LA CRISI COLPISCE LA PUBBLICITA'

La crisi non guarda in faccia nessuno, neanche la pubblicità. Secondo le analisi di quotidiani come Milano Finanza, il Sole 24 Ore e Financial Times, la recessione economica costringerà le imprese di tutto il mondo a spendere complessivamente di meno per farsi pubblicità. Risultato: le aziende editoriali dovranno tirare la cinghia.

In Italia, le stime fornite da Nielsen Media Research monitorano le migliaia di euro spese per inserzioni nei media. 

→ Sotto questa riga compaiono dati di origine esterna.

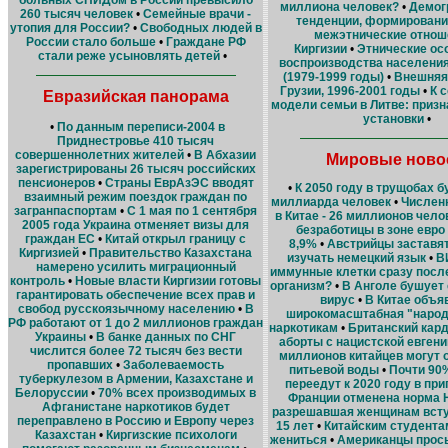
больных СПИДом в России превысило
миллиона человек?
•
Демог
260 тысяч человек
•
Семейные врачи -
тенденции, формировани
утопия для России?
•
Свободных людей в
межэтнические отнош
России стало больше
•
Граждане РФ
Киргизии
•
Этнические ос
стали реже усыновлять детей
•
воспроизводства населения
(1979-1999 годы)
•
Внешняя
Грузии, 1996-2001 годы
•
К 
Евразийская панорама
модели семьи в Литве: призн
установки
•
•
По данным переписи-2004 в
Приднестровье 410 тысяч
совершеннолетних жителей
•
В Абхазии
Мировые ново
зарегистрированы 26 тысяч российских
пенсионеров
•
Страны ЕврАзЭС вводят
•
К 2050 году в трущобах б
взаимный режим поездок граждан по
миллиарда человек
•
Числен
загранпаспортам
•
С 1 мая по 1 сентября
в Китае - 26 миллионов чело
2005 года Украина отменяет визы для
безработицы в зоне евро
граждан ЕС
•
Китай открыл границу с
8,9%
•
Австрийцы заставя
Киргизией
•
Правительство Казахстана
изучать немецкий язык
•
ВИ
намерено усилить миграционный
иммунные клетки сразу посл
контроль
•
Новые власти Киргизии готовы
организм?
•
В Анголе бушует
гарантировать обеспечение всех прав и
вирус
•
В Китае объя
свобод русскоязычному населению
•
В
широкомасштабная "народ
РФ работают от 1 до 2 миллионов граждан
наркотикам
•
Британский кар
Украины
•
В банке данных по СНГ
аборты с нацистской евгени
числится более 72 тысяч без вести
миллионов китайцев могут 
пропавших
•
Заболеваемость
питьевой воды
•
Почти 90
туберкулезом в Армении, Казахстане и
переедут к 2020 году в пр
Белоруссии
•
70% всех производимых в
Франции отменена норма 
Афганистане наркотиков будет
разрешавшая женщинам вступ
переправлено в Россию и Европу через
15 лет
•
Китайским студента
Казахстан
•
Киргизские психологи
жениться
•
Американцы просы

In base ai dati riferiti al periodo gennaio-ottobre 2008, gli investimenti netti pubblicitari sono calati dello 0,8% rispetto agli stessi mesi del 2007. 

Un mese fa Rcs ha annunciato che, a causa della contrazione dei ricavi pubblicitari, a luglio rivedrà il piano triennale. E’un segno del cambiamento in corso nell’editoria; nel dettaglio i dati Nielsen destano preoccupazioni e speranze. 

Nel 2009 probabilmente sarà la carta stampata a soffrire; le testate disporranno di minori introiti per i tagli dello scorso anno nella pubblicità: cento milioni in meno per i quotidiani a pagamento (-4,9% rispetto al 2007), sessanta per i periodici (-5,6%). 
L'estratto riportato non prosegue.